* **Your task**
Copy each line below that has "country".

* **Data extracts**
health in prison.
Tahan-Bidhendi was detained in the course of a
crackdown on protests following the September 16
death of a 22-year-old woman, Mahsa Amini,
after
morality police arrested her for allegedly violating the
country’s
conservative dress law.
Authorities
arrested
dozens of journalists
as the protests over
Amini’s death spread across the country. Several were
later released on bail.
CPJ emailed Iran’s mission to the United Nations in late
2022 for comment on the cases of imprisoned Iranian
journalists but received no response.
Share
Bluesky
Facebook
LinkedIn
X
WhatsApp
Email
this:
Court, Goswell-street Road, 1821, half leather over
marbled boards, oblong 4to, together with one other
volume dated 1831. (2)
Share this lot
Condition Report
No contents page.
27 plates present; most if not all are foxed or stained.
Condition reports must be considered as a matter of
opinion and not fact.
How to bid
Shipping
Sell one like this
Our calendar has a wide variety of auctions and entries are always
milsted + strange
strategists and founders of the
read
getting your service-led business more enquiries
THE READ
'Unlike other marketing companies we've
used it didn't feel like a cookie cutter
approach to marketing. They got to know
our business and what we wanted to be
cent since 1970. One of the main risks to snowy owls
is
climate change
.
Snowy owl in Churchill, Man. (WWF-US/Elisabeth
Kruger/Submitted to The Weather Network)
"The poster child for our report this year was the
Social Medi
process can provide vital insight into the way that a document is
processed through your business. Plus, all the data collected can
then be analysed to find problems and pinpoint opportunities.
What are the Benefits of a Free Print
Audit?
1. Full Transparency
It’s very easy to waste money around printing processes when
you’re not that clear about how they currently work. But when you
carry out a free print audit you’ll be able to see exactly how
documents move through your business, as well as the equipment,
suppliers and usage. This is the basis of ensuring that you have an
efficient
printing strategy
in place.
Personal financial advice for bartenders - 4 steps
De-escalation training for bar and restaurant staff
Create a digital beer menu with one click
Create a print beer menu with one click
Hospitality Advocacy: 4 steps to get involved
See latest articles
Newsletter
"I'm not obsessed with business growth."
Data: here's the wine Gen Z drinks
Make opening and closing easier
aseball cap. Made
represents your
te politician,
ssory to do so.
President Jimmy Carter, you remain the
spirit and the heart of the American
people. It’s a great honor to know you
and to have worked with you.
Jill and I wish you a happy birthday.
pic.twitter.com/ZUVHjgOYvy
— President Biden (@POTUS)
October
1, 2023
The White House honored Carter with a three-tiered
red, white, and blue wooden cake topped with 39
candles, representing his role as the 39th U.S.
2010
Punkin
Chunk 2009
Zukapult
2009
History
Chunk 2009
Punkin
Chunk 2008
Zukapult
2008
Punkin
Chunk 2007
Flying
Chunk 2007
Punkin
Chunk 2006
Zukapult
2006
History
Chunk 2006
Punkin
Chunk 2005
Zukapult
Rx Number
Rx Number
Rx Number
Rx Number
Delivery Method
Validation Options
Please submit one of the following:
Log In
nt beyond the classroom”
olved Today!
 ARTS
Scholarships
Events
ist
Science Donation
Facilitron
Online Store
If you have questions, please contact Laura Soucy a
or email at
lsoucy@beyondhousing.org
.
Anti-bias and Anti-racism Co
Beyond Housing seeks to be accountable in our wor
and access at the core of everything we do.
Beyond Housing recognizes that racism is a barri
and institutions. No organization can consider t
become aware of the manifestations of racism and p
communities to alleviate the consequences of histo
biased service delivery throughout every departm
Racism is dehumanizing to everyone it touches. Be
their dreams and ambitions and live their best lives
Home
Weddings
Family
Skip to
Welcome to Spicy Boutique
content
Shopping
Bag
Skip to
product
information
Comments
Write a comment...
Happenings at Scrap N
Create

* **Solution for this problem**
country’s
Amini’s death spread across the country. Several were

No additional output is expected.